■ WHAT YOU ARE ASKED TO DO
Give the listing again exactly, skipping any pictures it holds.

[DATA SHOWN Boundary: Start]

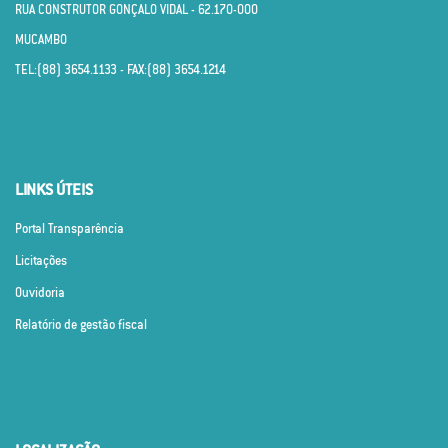
RUA CONSTRUTOR GONÇALO VIDAL - 62.170­-000
MUCAMBO
TEL:(88) 3654.1133 - FAX:(88) 3654.1214
LINKS ÚTEIS
Portal Transparência
Licitações
Ouvidoria
Relatório de gestão fiscal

[DATA SHOWN Boundary: End]

■ RESULT OF THE TASK
RUA CONSTRUTOR GONÇALO VIDAL - 62.170­-000
MUCAMBO
TEL:(88) 3654.1133 - FAX:(88) 3654.1214
LINKS ÚTEIS
Portal Transparência
Licitações
Ouvidoria
Relatório de gestão fiscal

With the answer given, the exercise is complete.